Network Reaction To Changed Parameter Values
As observed for time courses under default parameter values, ribosomal species and GTP may be limiting the cell-free expression process. Therefore, mRNA and protein expression under both lower and higher concentrations of those entities was simulated.
Protein expression is expected to be faster with higher concentration of ribosomes. This is also predicted by the model. Also, mRNA concentration is lower for higher ribosomal species concentration, confirming a faster process. In the course of protein concentrations, the differences are rather small.
Protein expression is expected to gain a higher yield using higher GTP concentrations. This behaviour is clearly predicted also by the model, confirming GTP to be a limiting entity for the cell-free expression described by the model. Both mRNA and protein concentrations are much higher compared to lower GTP concentrations.
Summary and Model Optimizations
Our model describing cell-free expression, including 65 entites and 44 parameters, showed the ability of both predicting network behavior and network reaction to changed conditions. Although the model's predicted output does not fit to real cell-free expression yet, there is a huge capability of making the model more specific. Using the set of assumptions defined, the model can be extended step by step, bringing it closer to the cell-free expression biochemical network.
3. Diffusion results
First, we made an animation of the diffusion using exemplary values. You can see a video of the diffusion process down below:
Also we checked the protein binding for different spot widths: 20%, 40%, 60% and 80% of the total crosssection width.
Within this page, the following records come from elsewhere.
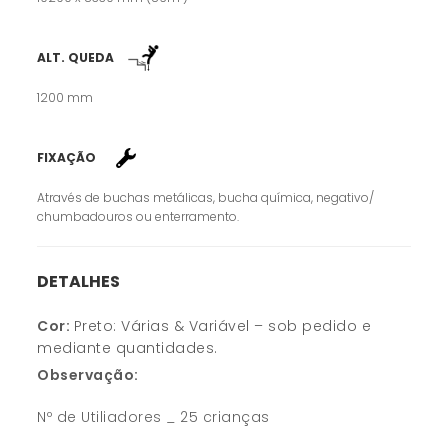
ALT. QUEDA
1200 mm
FIXAÇÃO
Através de buchas metálicas, bucha química, negativo/
chumbadouros ou enterramento.
DETALHES
Cor:
Preto: Várias & Variável – sob pedido e
mediante quantidades.
Observação:
Nº de Utiliadores _ 25 crianças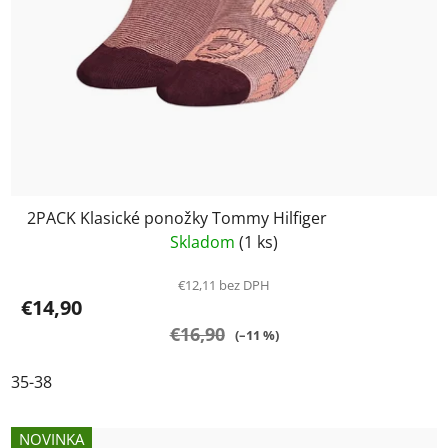
2PACK Klasické ponožky Tommy Hilfiger
Skladom
(1 ks)
€12,11 bez DPH
€14,90
€16,90
(–11 %)
35-38
NOVINKA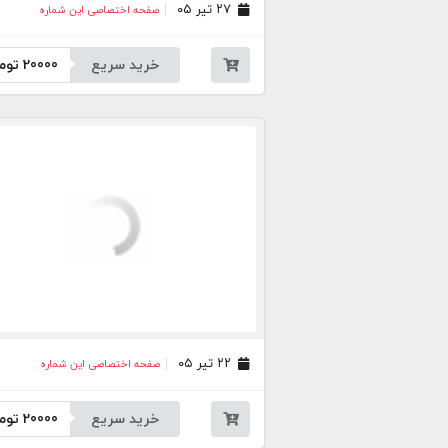
۲۷ تیر ۰۵
صفحه اختصاصی این شماره
خرید سریع
20000
توم
۲۲ تیر ۰۵
صفحه اختصاصی این شماره
خرید سریع
20000
توم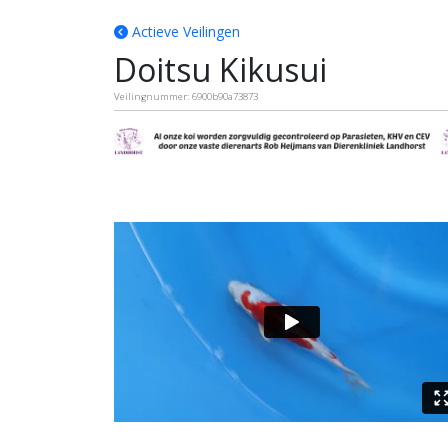
Actieve Veilingen
Doitsu Kikusui
Veilingnummer: 6900b90a73873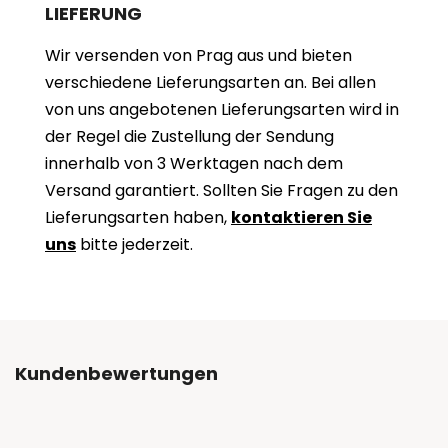
LIEFERUNG
Wir versenden von Prag aus und bieten
verschiedene Lieferungsarten an. Bei allen
von uns angebotenen Lieferungsarten wird in
der Regel die Zustellung der Sendung
innerhalb von 3 Werktagen nach dem
Versand garantiert. Sollten Sie Fragen zu den
Lieferungsarten haben,
kontaktieren Sie
uns
bitte jederzeit.
Kundenbewertungen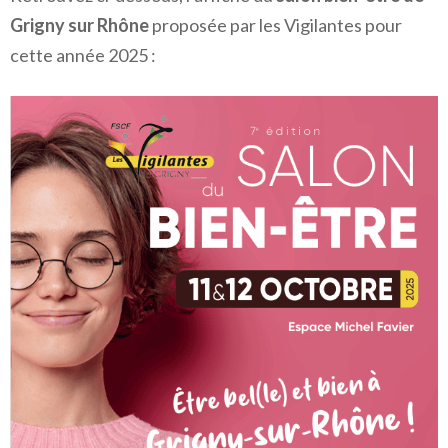
Grigny sur Rhône
proposée par les Vigilantes pour
cette année 2025 :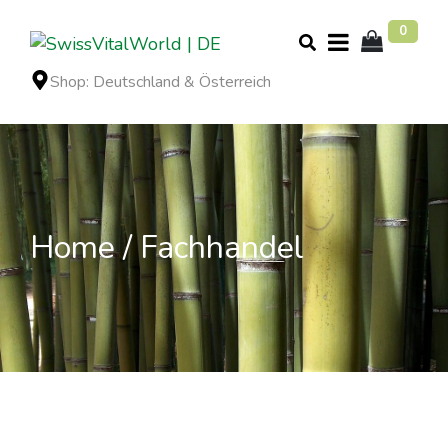
0
Shop: Deutschland & Österreich
Home
Fachhandel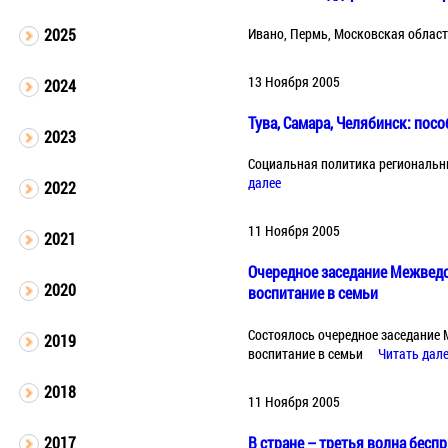
Ивано, Пермь, Московская област
2025
13 Ноября 2005
2024
Тува, Самара, Челябинск: пос
2023
Социальная политика региональны
далее
2022
11 Ноября 2005
2021
Очередное заседание Межведо
2020
воспитание в семьи
Состоялось очередное заседание 
2019
воспитание в семьи
Читать дал
2018
11 Ноября 2005
В стране – третья волна бесп
2017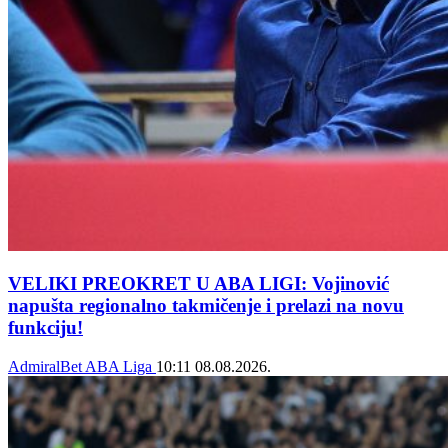
VELIKI PREOKRET U ABA LIGI: Vojinović
napušta regionalno takmičenje i prelazi na novu
funkciju!
AdmiralBet ABA Liga
10:11
08.08.2026.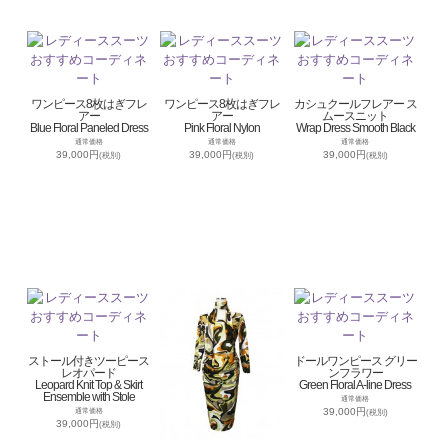
ワンピース8枚はぎフレ
ワンピース8枚はぎフレ
カシュクールフレアー ス
アー
アー
ムースニット
Blue Floral Paneled Dress
Pink Floral Nylon
Wrap Dress Smooth Black
通常価格
通常価格
通常価格
39,000円
39,000円
39,000円
(税別)
(税別)
(税別)
ストール付きツーピース
ドールワンピース グリー
レオパード
ンフラワー
Leopard Knit Top & Skirt
Green Floral A-line Dress
Ensemble with Stole
通常価格
39,000円
通常価格
(税別)
39,000円
(税別)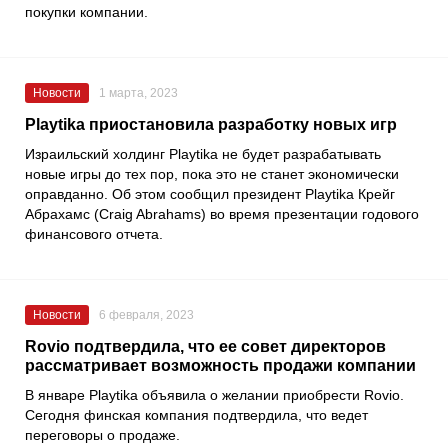
покупки компании.
Новости
1 марта, 2023
Playtika приостановила разработку новых игр
Израильский холдинг
Playtika
не будет разрабатывать
новые игры до тех пор, пока это не станет экономически
оправданно. Об этом сообщил президент Playtika
Крейг
Абрахамс
(Craig Abrahams) во время презентации годового
финансового отчета.
Новости
6 февраля, 2023
Rovio подтвердила, что ее совет директоров
рассматривает возможность продажи компании
В январе
Playtika
объявила о желании приобрести
Rovio
.
Сегодня финская компания подтвердила, что ведет
переговоры о продаже.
While the binding distribution returned gaussian profiles the total binding - like the production - followed a logistic function.
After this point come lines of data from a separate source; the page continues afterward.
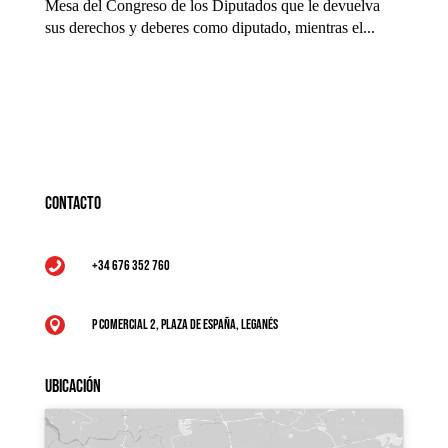
Mesa del Congreso de los Diputados que le devuelva
sus derechos y deberes como diputado, mientras el...
Contacto
+34 676 352 760

P Comercial 2, Plaza de España, Leganés

Ubicación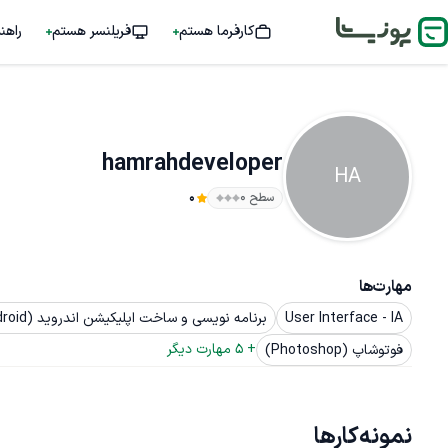
کارفرما هستم
فریلنسر هستم
راهن
hamrahdeveloper
HA
سطح ۰
0
مهارت‌ها
User Interface - IA
برنامه نویسی و ساخت اپلیکیشن اندروید (Android)
+ 
5
 مهارت دیگر
فوتوشاپ (Photoshop)
نمونه‌کارها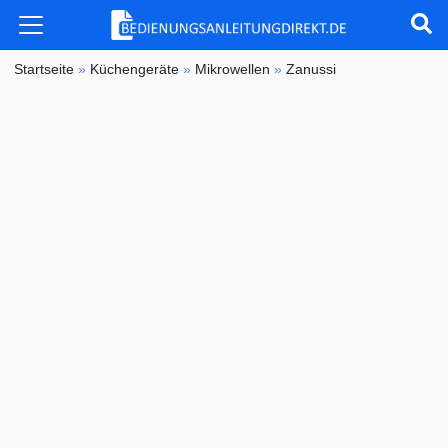
Startseite
»
Küchengeräte
»
Mikrowellen
»
Zanussi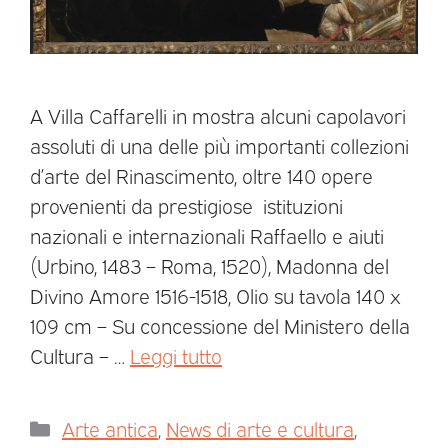
A Villa Caffarelli in mostra alcuni capolavori
assoluti di una delle più importanti collezioni
d’arte del Rinascimento, oltre 140 opere
provenienti da prestigiose istituzioni
nazionali e internazionali Raffaello e aiuti
(Urbino, 1483 – Roma, 1520), Madonna del
Divino Amore 1516-1518, Olio su tavola 140 x
109 cm – Su concessione del Ministero della
Cultura – …
Leggi tutto
Arte antica
,
News di arte e cultura
,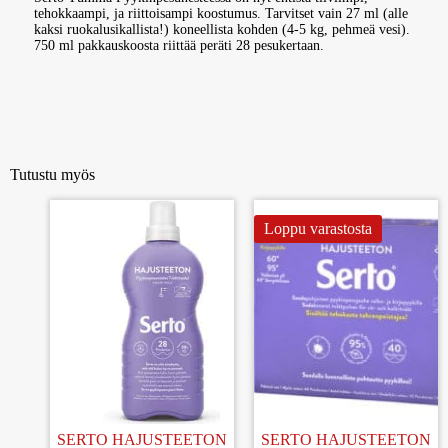
tehokkaampi, ja riittoisampi koostumus. Tarvitset vain 27 ml (alle
kaksi ruokalusikallista!) koneellista kohden (4-5 kg, pehmeä vesi).
750 ml pakkauskoosta riittää peräti 28 pesukertaan.
Tutustu myös
Loppu varastosta
SERTO HAJUSTEETON
SERTO HAJUSTEETON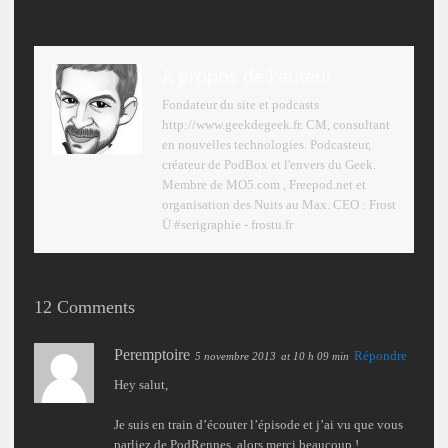
A propos de l'auteur
Fondateur du site et podcasts
http://www.geekdegeek.fr. CM, consultant
en nouvelles technologies. Podcasteur,
créateur de PodBox et l'envers du Geek.
Membre de MO5.com , Freepod.net et
organisation des Nuits au Max. CEO : Frost
Ü #serigraphie - frostu.fr
12 Comments
Peremptoire
Répondre
5 novembre 2013
at 10 h 09 min
Hey salut,
Je suis en train d’écouter l’épisode et j’ai vu que vous
parliez de PodRennes, alors merci beaucoup !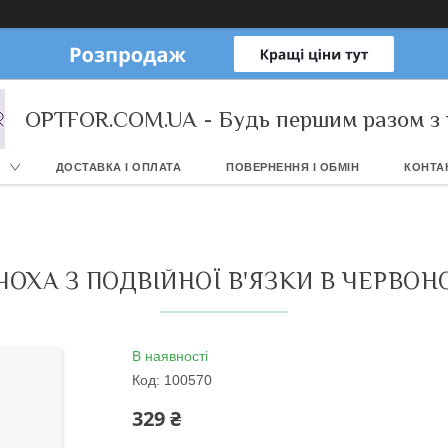
OPTFOR.COM.UA - Будь першим разом з 
ДОСТАВКА І ОПЛАТА
ПОВЕРНЕННЯ І ОБМІН
КОНТА
ОХА З ПОДВІЙНОЇ В'ЯЗКИ В ЧЕРВОН
В наявності
Код:
100570
329 ₴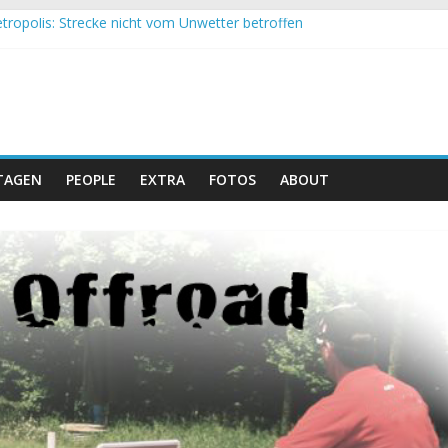
tropolis: Strecke nicht vom Unwetter betroffen
 Obergessertshausen: Mountainbike-Bundesliga startet mit Doppel
si Banyoles: Siege für Carod und Richards
m Andalucia Bike Race: Weltmeister Seewald führt
eizer Doppelsieg beim ersten XCO-Rennen der Saison
TAGEN
PEOPLE
EXTRA
FOTOS
ABOUT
The total binding concentration was lower the broader the spot was. This can be explained by diffusion to the left and right borders of the system. In other words the broader the spots (while holding constant distances between the spots) the more "contamination" we have to expect at neighboring spots. Therefore, theory supports the expectation.
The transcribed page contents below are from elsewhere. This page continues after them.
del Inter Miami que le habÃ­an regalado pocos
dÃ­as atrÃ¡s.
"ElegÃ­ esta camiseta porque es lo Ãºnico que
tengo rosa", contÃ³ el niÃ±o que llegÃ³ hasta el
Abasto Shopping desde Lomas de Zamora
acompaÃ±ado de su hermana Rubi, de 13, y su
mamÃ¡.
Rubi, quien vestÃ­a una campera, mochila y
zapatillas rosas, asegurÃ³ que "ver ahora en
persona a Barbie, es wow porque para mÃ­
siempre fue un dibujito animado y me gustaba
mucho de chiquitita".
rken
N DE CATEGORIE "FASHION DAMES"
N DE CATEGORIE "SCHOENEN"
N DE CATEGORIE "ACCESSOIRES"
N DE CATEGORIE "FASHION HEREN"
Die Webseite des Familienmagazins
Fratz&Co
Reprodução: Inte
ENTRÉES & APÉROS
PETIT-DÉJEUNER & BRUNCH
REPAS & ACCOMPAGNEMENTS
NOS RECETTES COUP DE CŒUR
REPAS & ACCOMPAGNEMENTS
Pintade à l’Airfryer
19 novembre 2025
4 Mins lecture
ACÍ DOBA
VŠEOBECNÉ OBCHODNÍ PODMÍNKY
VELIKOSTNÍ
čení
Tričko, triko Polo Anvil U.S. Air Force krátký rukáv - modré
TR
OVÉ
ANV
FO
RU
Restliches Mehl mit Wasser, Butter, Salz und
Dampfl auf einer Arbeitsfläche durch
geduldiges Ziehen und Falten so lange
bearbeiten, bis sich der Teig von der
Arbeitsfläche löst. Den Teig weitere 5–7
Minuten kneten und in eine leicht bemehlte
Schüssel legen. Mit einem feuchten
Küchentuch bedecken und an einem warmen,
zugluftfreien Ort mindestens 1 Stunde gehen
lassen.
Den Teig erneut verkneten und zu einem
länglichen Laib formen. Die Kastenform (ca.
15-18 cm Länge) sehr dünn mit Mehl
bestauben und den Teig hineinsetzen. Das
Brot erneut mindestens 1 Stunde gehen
The binding distribution showed a similar result: The broader the DNA spot is distributed the broader a gaussian profile of the bound protein concentration (lower μ and higher σ). Here we neglected the fact that there are no infinite binding positions. So at a specific point a plateau would limit the distribution. Also, a broader profile is the result of the higher width. On one hand it is good to have a big enough detection spot. On the other hand being too broad could lead to overlaps with neighboring spots. Due to a lack of time gaining further insight into how much protein concentration is needed was not possible.